# install.packages(c("readr", "dplyr", "tidyr"))
library(readr)
library(dplyr)
##
## Attaching package: 'dplyr'
## The following objects are masked from 'package:stats':
##
## filter, lag
## The following objects are masked from 'package:base':
##
## intersect, setdiff, setequal, union
library(tidyr)
# Import data
flights <- read_csv("flights.csv")
## Rows: 336776 Columns: 19
## ── Column specification ────────────────────────────────────────────────────────
## Delimiter: ","
## chr (4): carrier, tailnum, origin, dest
## dbl (14): year, month, day, dep_time, sched_dep_time, dep_delay, arr_time, ...
## dttm (1): time_hour
##
## ℹ Use `spec()` to retrieve the full column specification for this data.
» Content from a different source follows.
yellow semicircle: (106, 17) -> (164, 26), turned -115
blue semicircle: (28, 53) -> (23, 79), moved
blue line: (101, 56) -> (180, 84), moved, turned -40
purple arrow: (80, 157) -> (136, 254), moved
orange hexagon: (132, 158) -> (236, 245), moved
## ℹ Specify the column types or set `show_col_types = FALSE` to quiet this message.
# Data cleaning
flights_clean <- flights %>%
filter(!is.na(dep_delay))
# Feature creation
flights_with_total_delay <- flights_clean %>%
mutate(total_delay = dep_delay + arr_delay)
# Summarisation
delay_summary <- flights_with_total_delay %>%
group_by(carrier, month) %>%
summarise(
avg_dep_delay = mean(dep_delay, na.rm = TRUE),
avg_arr_delay = mean(arr_delay, na.rm = TRUE),
avg_total_delay = mean(total_delay, na.rm = TRUE),
.groups = "drop"
)
# Top 10 delayed airline-month combinations
top_10_delays <- delay_summary %>%
arrange(desc(avg_total_delay)) %>%
slice_head(n = 10)
top_10_delays
## # A tibble: 10 × 5
## carrier month avg_dep_delay avg_arr_delay avg_total_delay
## <chr> <dbl> <dbl> <dbl> <dbl>
## 1 OO 1 67 107 174
## 2 OO 6 61 68.5 130.
## 3 OO 8 64 64.5 128.
## 4 YV 6 42.8 44.6 87.4
## 5 FL 7 41.2 45.0 86.7
## 6 HA 1 54.4 27.5 81.9
## 7 FL 6 38.8 42.0 80.0
## 8 F9 7 31.8 36.4 68.2
## 9 F9 5 35.9 27.1 63.0
## 10 F9 2 29.8 31.1 60.9
# Reshape summary (Part b)
delay_wide <- delay_summary %>%
pivot_wider(
names_from = month,
values_from = avg_total_delay,
names_prefix = "Month_"
)
delay_wide
## # A tibble: 185 × 15
## carrier avg_dep_delay avg_arr_delay Month_1 Month_2 Month_3 Month_4 Month_5
## <chr> <dbl> <dbl> <dbl> <dbl> <dbl> <dbl> <dbl>
## 1 9E 16.9 10.2 26.8 NA NA NA NA
## 2 9E 16.5 8.28 NA 24.7 NA NA NA
## 3 9E 13.4 2.03 NA NA 15.3 NA NA
## 4 9E 13.6 5.47 NA NA NA 18.9 NA
## 5 9E 22.7 10.4 NA NA NA NA 33.1
## 6 9E 29.0 22.5 NA NA NA NA NA
## 7 9E 31.4 23.8 NA NA NA NA NA
## 8 9E 17.3 5.31 NA NA NA NA NA
## 9 9E 7.75 -7.14 NA NA NA NA NA
## 10 9E 9.33 -1.35 NA NA NA NA NA
## # ℹ 175 more rows
## # ℹ 7 more variables: Month_6 <dbl>, Month_7 <dbl>, Month_8 <dbl>,
## # Month_9 <dbl>, Month_10 <dbl>, Month_11 <dbl>, Month_12 <dbl>
# Highest delay in July
july_highest_delay <- delay_wide %>%
arrange(desc(Month_7)) %>%
slice_head(n = 1) %>%
select(carrier, Month_7)
july_highest_delay
## # A tibble: 1 × 2
## carrier Month_7
## <chr> <dbl>
## 1 FL 86.7
This wide format enables managers to compare airlines across all months side by side, making it easy to detect seasonal delay patterns and identify top or worst-performing carriers without filtering or grouping repeatedly.